IRDC-Net: Lightweight Semantic Segmentation Network Based on Monocular Camera for Mobile Robot Navigation
Computer vision plays a significant role in mobile robot navigation due to the wealth of information extracted from digital images. Mobile robots localize and move to the intended destination based on the captured images. Due to the complexity of the environment, obstacle avoidance still requires a complex sensor system with a high computational efficiency requirement. This study offers a real-time solution to the problem of extracting corridor scenes from a single image using a lightweight semantic segmentation model integrating with the quantization technique to reduce the numerous training parameters and computational costs.

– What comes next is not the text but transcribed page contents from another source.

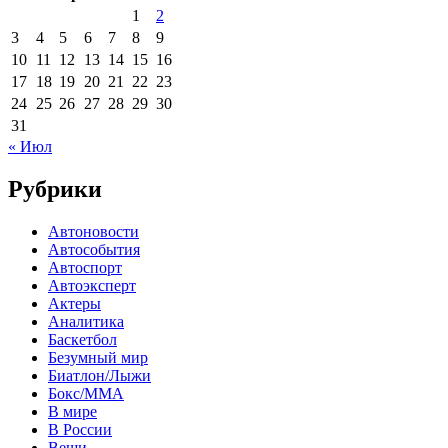
1
2
3
4
5
6
7
8
9
10
11
12
13
14
15
16
17
18
19
20
21
22
23
24
25
26
27
28
29
30
31
« Июл
Рубрики
Автоновости
Автособытия
Автоспорт
Автоэксперт
Актеры
Аналитика
Баскетбол
Безумный мир
Биатлон/Лыжи
Бокс/MMA
В мире
В России
Вещи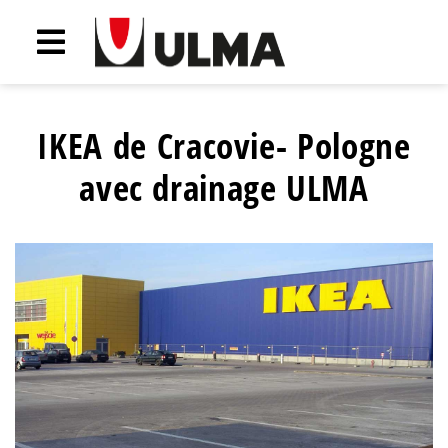
IKEA de Cracovie- Pologne
avec drainage ULMA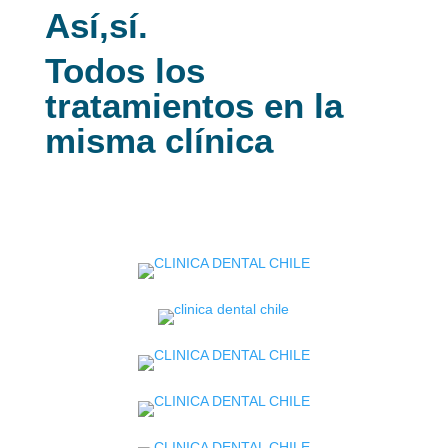
Así,sí.
Todos los
tratamientos en la
misma clínica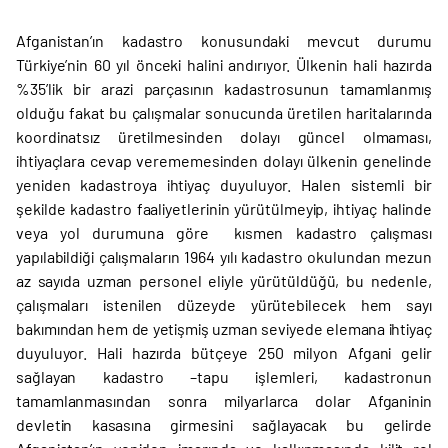
Afganistan’ın kadastro konusundaki mevcut durumu
Türkiye’nin 60 yıl önceki halini andırıyor. Ülkenin hali hazırda
%35’lik bir arazi parçasının kadastrosunun tamamlanmış
olduğu fakat bu çalışmalar sonucunda üretilen haritalarında
koordinatsız üretilmesinden dolayı güncel olmaması,
ihtiyaçlara cevap verememesinden dolayı ülkenin genelinde
yeniden kadastroya ihtiyaç duyuluyor. Halen sistemli bir
şekilde kadastro faaliyetlerinin yürütülmeyip, ihtiyaç halinde
veya yol durumuna göre kısmen kadastro çalışması
yapılabildiği çalışmaların 1964 yılı kadastro okulundan mezun
az sayıda uzman personel eliyle yürütüldüğü, bu nedenle,
çalışmaları istenilen düzeyde yürütebilecek hem sayı
bakımından hem de yetişmiş uzman seviyede elemana ihtiyaç
duyuluyor. Hali hazırda bütçeye 250 milyon Afgani gelir
sağlayan kadastro –tapu işlemleri, kadastronun
tamamlanmasından sonra milyarlarca dolar Afganinin
devletin kasasına girmesini sağlayacak bu gelirde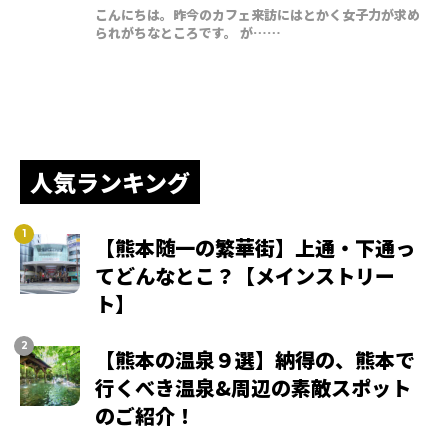
こんにちは。昨今のカフェ来訪にはとかく女子力が求め
られがちなところです。 が……
人気ランキング
【熊本随一の繁華街】上通・下通っ
てどんなとこ？【メインストリー
ト】
【熊本の温泉９選】納得の、熊本で
行くべき温泉&周辺の素敵スポット
のご紹介！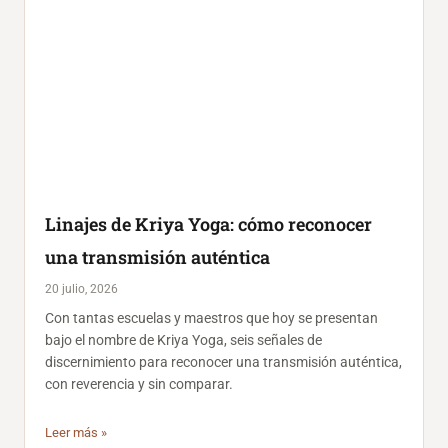
Linajes de Kriya Yoga: cómo reconocer
una transmisión auténtica
20 julio, 2026
Con tantas escuelas y maestros que hoy se presentan
bajo el nombre de Kriya Yoga, seis señales de
discernimiento para reconocer una transmisión auténtica,
con reverencia y sin comparar.
Leer más »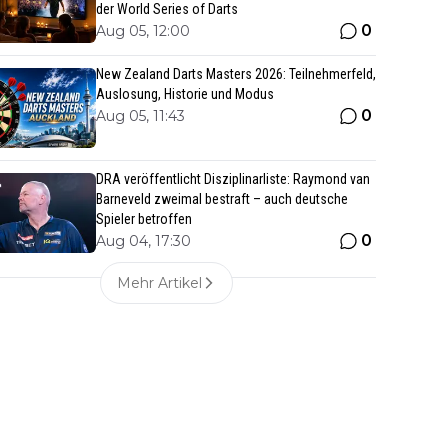
der World Series of Darts
0
Aug 05, 12:00
New Zealand Darts Masters 2026: Teilnehmerfeld,
Auslosung, Historie und Modus
0
Aug 05, 11:43
DRA veröffentlicht Disziplinarliste: Raymond van
Barneveld zweimal bestraft – auch deutsche
Spieler betroffen
0
Aug 04, 17:30
Mehr Artikel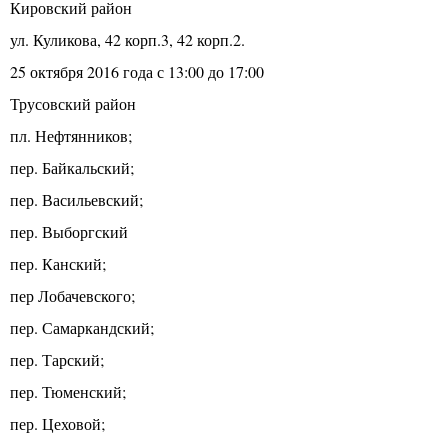
Кировский район
ул. Куликова, 42 корп.3, 42 корп.2.
25 октября 2016 года с 13:00 до 17:00
Трусовский район
пл. Нефтянников;
пер. Байкальский;
пер. Васильевский;
пер. Выборгский
пер. Канский;
пер Лобачевского;
пер. Самаркандский;
пер. Тарский;
пер. Тюменский;
пер. Цеховой;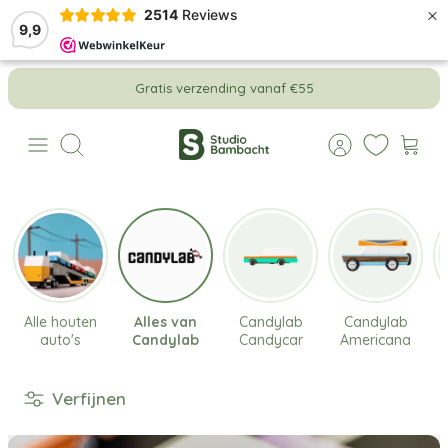
×
2514
Reviews
9,9
Meteen
Gratis verzending vanaf €55
naar
de
content
Zoeken
Alle houten
Alles van
Candylab
Candylab
auto's
Candylab
Candycar
Americana
Verfijnen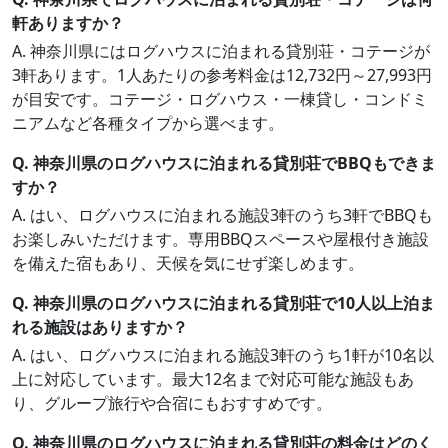
軒ありますか？
A. 神奈川県にはログハウスに泊まれる貸別荘・コテージが
3軒あります。1人あたりの参考料金は12,732円～27,993円
が目安です。コテージ・ログハウス・一棟貸し・コンドミ
ニアムなど各種タイプから選べます。
Q. 神奈川県のログハウスに泊まれる貸別荘でBBQもできま
すか？
A. はい、ログハウスに泊まれる施設3軒のうち3軒でBBQも
お楽しみいただけます。専用BBQスペースや屋根付き施設
を備えた宿もあり、天候を気にせず楽しめます。
Q. 神奈川県のログハウスに泊まれる貸別荘で10人以上泊ま
れる施設はありますか？
A. はい、ログハウスに泊まれる施設3軒のうち1軒が10名以
上に対応しています。最大12名まで対応可能な施設もあ
り、グループ旅行や合宿にもおすすめです。
Q. 神奈川県のログハウスに泊まれる貸別荘の料金はどのく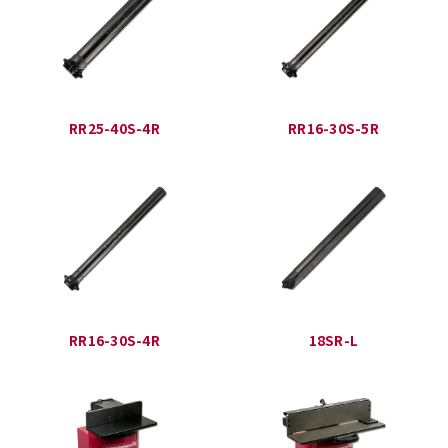
RR25-40S-4R
RR16-30S-5R
RR16-30S-4R
18SR-L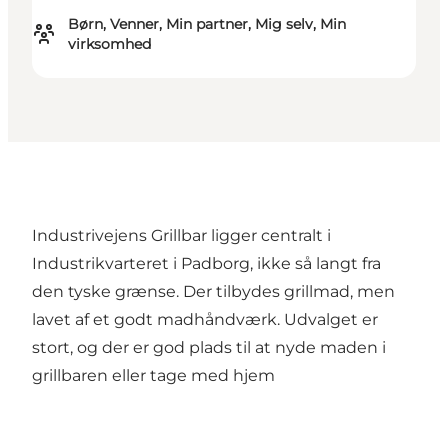
Børn, Venner, Min partner, Mig selv, Min
virksomhed
Industrivejens Grillbar ligger centralt i
Industrikvarteret i Padborg, ikke så langt fra
den tyske grænse. Der tilbydes grillmad, men
lavet af et godt madhåndværk. Udvalget er
stort, og der er god plads til at nyde maden i
grillbaren eller tage med hjem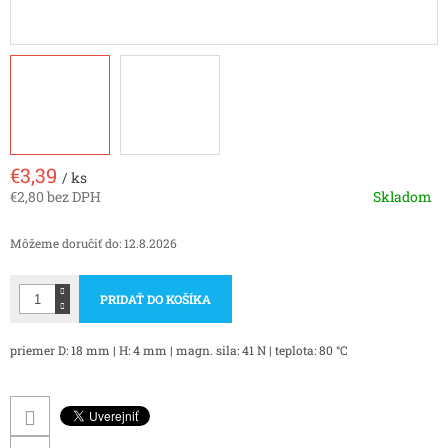
€3,39
/ ks
€2,80 bez DPH
Skladom
Jednotková
cena:
Môžeme doručiť do:
12.8.2026
PRIDAŤ DO KOŠÍKA
priemer D: 18 mm | H: 4 mm | magn. sila: 41 N | teplota: 80 °C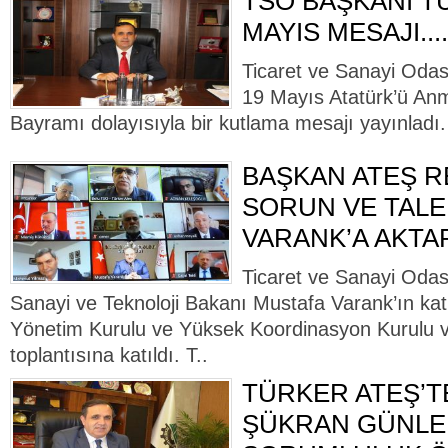
TSO BAŞKANI TÜ
MAYIS MESAJI....
Ticaret ve Sanayi Odas
19 Mayıs Atatürk’ü An
Bayramı dolayısıyla bir kutlama mesajı yayınladı.
BAŞKAN ATEŞ 
SORUN VE TALE
VARANK’A AKTA
Ticaret ve Sanayi Odas
Sanayi ve Teknoloji Bakanı Mustafa Varank’ın ka
Yönetim Kurulu ve Yüksek Koordinasyon Kurulu v
toplantısına katıldı. T..
TÜRKER ATEŞ’T
ŞÜKRAN GÜNLER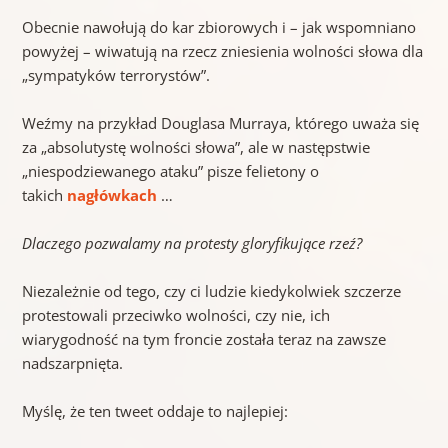
Obecnie nawołują do kar zbiorowych i – jak wspomniano
powyżej – wiwatują na rzecz zniesienia wolności słowa dla
„sympatyków terrorystów”.
Weźmy na przykład Douglasa Murraya, którego uważa się
za „absolutystę wolności słowa”, ale w następstwie
„niespodziewanego ataku” pisze felietony o
takich
nagłówkach
…
Dlaczego pozwalamy na protesty gloryfikujące rzeź?
Niezależnie od tego, czy ci ludzie kiedykolwiek szczerze
protestowali przeciwko wolności, czy nie, ich
wiarygodność na tym froncie została teraz na zawsze
nadszarpnięta.
Myślę, że ten tweet oddaje to najlepiej: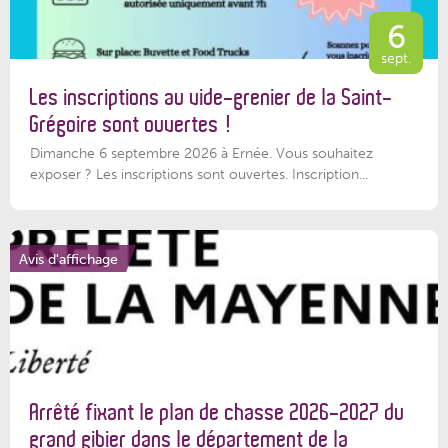
6
sept.
Les inscriptions au vide-grenier de la Saint-
Grégoire sont ouvertes !
Dimanche 6 septembre 2026 à Ernée. Vous souhaitez
exposer ? Les inscriptions sont ouvertes. Inscription...
Avis d'affichage
Arrêté fixant le plan de chasse 2026-2027 du
grand gibier dans le département de la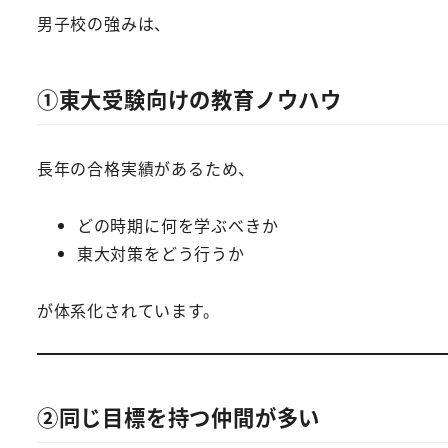
男子校の強みは、
①東大受験向けの教育ノウハウ
長年の合格実績があるため、
どの時期に何を学ぶべきか
東大対策をどう行うか
が体系化されています。
②同じ目標を持つ仲間が多い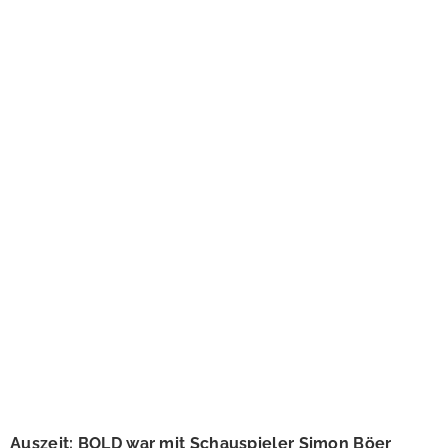
Auszeit: BOLD war mit Schauspieler Simon Böer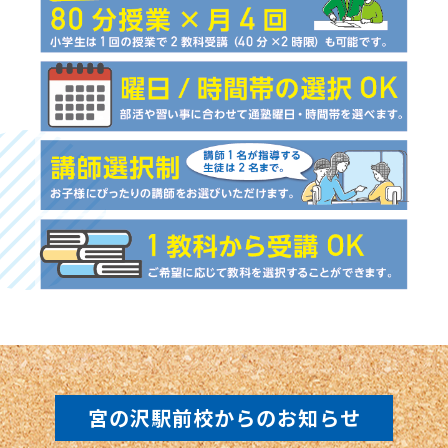
宮の沢駅前校からのお知らせ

The proposed model consists of an FCN as the decoder and MobilenetV2 as the decoder (with multi-scale fusion). This combination allows us to significantly minimize computation time while achieving high precision. Moreover, in this study, we also propose to use the Balance Cross-Entropy loss function to handle diverse datasets, especially those with class imbalances and to integrate a number of techniques, for example, the Adam optimizer and Gaussian filters, to enhance segmentation performance. The results demonstrate that our model can outperform baselines across different datasets. Moreover, when being applied to practical experiments with a real mobile robot, the proposed model’s performance is still consistent, supporting the optimal path planning, allowing the mobile robot to efficiently and effectively avoid the obstacles.